## What you need to do
Look below for the line containing "a pôsobí v politike." and the line containing "ประธานาธิบดีสหรัฐอเมริกาคู่กับ เจฟฟรีย์ เอปสไตน์"; repeat exactly those two lines and all lines between them, and nothing else.

---*---

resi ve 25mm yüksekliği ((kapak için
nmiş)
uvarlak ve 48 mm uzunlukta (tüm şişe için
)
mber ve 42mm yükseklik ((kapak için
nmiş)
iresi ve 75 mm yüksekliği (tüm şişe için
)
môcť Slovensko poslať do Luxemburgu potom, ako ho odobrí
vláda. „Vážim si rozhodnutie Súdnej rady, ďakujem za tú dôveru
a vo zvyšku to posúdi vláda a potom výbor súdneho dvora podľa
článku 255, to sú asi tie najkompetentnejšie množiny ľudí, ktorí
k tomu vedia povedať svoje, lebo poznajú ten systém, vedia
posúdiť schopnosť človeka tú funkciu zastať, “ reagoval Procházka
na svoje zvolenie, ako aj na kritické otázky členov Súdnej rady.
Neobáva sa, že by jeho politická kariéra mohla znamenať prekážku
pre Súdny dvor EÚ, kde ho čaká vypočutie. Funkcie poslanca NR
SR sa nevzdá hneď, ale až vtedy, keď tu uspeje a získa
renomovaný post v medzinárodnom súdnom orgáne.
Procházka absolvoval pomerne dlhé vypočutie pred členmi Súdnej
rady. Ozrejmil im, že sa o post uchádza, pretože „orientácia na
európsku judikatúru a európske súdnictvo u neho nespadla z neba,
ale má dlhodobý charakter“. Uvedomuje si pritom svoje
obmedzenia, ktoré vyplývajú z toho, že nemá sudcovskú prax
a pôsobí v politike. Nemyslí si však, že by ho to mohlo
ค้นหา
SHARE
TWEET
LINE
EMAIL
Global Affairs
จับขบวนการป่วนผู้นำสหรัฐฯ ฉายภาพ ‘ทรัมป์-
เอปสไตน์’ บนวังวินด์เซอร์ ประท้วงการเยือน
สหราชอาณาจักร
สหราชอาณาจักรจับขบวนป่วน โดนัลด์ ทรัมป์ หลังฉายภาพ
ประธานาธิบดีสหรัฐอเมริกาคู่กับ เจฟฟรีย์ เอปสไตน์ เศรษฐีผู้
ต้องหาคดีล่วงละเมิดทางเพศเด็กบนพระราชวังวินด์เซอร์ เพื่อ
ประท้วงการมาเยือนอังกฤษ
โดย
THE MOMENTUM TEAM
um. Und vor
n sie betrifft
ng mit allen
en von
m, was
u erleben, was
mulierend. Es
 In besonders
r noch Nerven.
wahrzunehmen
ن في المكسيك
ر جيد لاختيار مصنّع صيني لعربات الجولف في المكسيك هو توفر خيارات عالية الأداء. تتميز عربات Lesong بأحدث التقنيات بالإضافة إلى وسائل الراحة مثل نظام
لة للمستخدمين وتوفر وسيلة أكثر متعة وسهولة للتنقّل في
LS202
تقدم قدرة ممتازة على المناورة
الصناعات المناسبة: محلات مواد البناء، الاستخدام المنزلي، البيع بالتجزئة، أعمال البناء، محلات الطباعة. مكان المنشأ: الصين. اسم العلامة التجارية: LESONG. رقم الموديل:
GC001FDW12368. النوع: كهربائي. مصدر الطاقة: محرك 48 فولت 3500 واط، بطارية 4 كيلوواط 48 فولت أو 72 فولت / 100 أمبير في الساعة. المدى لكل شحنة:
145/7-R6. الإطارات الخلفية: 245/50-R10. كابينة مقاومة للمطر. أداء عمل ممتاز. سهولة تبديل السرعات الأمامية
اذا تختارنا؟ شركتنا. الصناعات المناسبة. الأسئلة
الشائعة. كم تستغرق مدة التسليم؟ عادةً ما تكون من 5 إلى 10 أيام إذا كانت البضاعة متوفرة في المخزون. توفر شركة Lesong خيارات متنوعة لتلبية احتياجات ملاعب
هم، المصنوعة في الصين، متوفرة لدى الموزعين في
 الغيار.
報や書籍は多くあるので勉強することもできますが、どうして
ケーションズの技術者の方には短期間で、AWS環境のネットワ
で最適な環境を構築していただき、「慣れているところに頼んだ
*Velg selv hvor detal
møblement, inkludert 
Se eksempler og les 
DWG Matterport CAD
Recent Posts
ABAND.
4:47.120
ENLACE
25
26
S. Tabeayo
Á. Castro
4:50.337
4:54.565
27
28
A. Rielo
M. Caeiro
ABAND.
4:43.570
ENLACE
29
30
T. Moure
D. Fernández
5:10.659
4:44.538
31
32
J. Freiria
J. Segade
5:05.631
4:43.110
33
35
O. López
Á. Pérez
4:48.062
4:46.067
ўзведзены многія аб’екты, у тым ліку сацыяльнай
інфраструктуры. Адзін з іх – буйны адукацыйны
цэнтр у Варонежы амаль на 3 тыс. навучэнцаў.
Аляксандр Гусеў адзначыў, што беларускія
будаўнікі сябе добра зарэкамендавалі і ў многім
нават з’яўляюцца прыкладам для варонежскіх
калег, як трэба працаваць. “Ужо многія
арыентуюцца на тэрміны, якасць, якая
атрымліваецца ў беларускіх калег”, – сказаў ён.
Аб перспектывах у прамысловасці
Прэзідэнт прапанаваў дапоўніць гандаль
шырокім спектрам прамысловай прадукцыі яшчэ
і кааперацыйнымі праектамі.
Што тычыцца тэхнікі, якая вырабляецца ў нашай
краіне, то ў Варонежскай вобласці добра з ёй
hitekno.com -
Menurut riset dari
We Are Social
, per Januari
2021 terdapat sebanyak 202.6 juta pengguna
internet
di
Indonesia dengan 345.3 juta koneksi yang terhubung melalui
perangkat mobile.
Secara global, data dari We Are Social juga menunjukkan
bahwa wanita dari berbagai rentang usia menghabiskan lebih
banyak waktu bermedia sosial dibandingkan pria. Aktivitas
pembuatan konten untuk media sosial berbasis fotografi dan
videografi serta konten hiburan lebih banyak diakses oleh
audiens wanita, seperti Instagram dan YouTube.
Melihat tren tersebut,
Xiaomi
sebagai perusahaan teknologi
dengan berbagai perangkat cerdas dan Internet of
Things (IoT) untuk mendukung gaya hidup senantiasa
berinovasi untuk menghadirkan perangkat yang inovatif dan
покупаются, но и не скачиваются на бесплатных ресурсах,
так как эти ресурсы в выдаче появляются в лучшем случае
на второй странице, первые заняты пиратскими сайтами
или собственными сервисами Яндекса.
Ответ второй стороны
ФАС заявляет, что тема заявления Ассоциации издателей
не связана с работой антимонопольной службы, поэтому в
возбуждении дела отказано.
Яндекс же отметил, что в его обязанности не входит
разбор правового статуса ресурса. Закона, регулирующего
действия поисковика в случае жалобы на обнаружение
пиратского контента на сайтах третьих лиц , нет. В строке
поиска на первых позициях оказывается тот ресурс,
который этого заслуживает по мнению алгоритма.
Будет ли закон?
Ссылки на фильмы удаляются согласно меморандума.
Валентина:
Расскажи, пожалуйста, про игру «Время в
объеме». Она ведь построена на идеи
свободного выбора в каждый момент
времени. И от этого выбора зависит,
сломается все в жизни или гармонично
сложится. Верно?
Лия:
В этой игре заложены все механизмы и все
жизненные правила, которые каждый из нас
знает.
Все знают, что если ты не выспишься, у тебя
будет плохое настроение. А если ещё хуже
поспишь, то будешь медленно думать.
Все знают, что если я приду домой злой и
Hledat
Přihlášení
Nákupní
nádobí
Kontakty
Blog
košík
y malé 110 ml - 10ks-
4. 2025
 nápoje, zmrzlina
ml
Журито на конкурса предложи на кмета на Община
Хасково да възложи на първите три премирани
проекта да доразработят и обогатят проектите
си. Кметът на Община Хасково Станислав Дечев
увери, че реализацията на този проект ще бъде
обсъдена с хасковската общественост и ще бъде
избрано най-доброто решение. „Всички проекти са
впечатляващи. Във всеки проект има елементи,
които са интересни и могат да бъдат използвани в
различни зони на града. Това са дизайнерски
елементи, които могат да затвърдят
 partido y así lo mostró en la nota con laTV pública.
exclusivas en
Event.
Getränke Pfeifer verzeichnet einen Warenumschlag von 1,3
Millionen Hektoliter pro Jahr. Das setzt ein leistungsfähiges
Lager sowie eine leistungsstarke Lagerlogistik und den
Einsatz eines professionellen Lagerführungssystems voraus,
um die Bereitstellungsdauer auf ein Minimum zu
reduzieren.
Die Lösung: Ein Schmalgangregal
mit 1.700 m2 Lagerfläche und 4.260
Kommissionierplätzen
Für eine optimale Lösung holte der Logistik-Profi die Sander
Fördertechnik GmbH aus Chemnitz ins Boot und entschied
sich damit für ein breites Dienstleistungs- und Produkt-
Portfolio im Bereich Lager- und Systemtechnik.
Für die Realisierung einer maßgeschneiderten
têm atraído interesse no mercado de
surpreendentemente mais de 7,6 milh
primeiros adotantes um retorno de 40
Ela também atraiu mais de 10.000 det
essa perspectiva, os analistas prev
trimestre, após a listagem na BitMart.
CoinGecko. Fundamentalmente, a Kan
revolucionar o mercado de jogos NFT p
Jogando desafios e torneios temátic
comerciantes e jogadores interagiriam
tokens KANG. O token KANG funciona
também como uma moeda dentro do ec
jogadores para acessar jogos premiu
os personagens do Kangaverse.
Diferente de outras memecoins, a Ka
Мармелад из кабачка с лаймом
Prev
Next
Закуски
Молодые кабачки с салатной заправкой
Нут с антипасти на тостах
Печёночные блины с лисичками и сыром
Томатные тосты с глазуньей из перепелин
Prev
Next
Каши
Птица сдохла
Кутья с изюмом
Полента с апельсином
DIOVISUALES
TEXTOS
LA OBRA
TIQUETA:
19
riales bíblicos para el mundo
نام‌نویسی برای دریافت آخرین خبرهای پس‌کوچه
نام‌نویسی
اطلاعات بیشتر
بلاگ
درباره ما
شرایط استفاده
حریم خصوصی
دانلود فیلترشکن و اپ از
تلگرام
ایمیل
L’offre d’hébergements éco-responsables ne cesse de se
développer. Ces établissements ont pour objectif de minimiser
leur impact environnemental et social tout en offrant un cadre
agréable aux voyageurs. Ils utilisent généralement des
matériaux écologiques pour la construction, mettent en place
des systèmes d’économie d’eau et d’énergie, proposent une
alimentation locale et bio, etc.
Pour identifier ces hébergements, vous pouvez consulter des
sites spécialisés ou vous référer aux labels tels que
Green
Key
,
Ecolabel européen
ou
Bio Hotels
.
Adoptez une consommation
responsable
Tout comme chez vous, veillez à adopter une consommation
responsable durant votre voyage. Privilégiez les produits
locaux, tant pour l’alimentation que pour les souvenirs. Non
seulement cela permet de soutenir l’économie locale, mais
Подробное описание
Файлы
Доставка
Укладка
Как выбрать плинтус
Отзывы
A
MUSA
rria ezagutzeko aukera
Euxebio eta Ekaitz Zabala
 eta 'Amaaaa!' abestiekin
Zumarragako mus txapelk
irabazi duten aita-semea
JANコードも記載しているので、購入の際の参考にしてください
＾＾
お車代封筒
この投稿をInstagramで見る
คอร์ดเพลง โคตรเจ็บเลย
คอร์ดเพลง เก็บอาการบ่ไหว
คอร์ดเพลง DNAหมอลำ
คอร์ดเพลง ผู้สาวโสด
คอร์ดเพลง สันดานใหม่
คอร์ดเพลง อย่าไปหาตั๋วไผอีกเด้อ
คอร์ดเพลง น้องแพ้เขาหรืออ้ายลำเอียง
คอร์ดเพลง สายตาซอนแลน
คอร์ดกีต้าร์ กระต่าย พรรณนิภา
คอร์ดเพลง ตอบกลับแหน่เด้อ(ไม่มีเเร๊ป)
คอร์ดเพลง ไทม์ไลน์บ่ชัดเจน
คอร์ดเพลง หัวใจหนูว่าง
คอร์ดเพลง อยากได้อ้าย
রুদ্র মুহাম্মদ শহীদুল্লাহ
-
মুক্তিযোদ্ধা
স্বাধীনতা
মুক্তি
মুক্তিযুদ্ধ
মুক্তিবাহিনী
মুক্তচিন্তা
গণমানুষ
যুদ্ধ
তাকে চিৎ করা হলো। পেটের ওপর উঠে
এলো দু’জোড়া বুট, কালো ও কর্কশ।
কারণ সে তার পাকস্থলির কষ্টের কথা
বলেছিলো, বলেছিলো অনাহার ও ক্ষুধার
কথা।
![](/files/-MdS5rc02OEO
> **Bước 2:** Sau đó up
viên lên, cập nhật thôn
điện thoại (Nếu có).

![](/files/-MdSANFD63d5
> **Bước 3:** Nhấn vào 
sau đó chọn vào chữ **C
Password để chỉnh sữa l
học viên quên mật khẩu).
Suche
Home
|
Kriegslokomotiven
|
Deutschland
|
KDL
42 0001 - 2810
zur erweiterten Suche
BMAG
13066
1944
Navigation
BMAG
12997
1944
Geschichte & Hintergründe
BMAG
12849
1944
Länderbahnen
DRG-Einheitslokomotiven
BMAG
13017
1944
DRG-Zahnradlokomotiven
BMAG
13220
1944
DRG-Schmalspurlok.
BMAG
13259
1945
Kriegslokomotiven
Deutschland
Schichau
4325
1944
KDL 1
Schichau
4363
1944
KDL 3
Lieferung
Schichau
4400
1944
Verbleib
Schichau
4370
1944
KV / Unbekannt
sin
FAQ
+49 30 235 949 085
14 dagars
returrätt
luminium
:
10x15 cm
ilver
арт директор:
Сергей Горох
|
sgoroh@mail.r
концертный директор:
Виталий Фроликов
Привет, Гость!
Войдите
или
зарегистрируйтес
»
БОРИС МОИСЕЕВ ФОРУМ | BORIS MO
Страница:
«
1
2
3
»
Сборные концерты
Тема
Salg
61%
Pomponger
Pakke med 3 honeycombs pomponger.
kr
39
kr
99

---*---

## Task result
a pôsobí v politike. Nemyslí si však, že by ho to mohlo
ค้นหา
SHARE
TWEET
LINE
EMAIL
Global Affairs
จับขบวนการป่วนผู้นำสหรัฐฯ ฉายภาพ ‘ทรัมป์-
เอปสไตน์’ บนวังวินด์เซอร์ ประท้วงการเยือน
สหราชอาณาจักร
สหราชอาณาจักรจับขบวนป่วน โดนัลด์ ทรัมป์ หลังฉายภาพ
ประธานาธิบดีสหรัฐอเมริกาคู่กับ เจฟฟรีย์ เอปสไตน์ เศรษฐีผู้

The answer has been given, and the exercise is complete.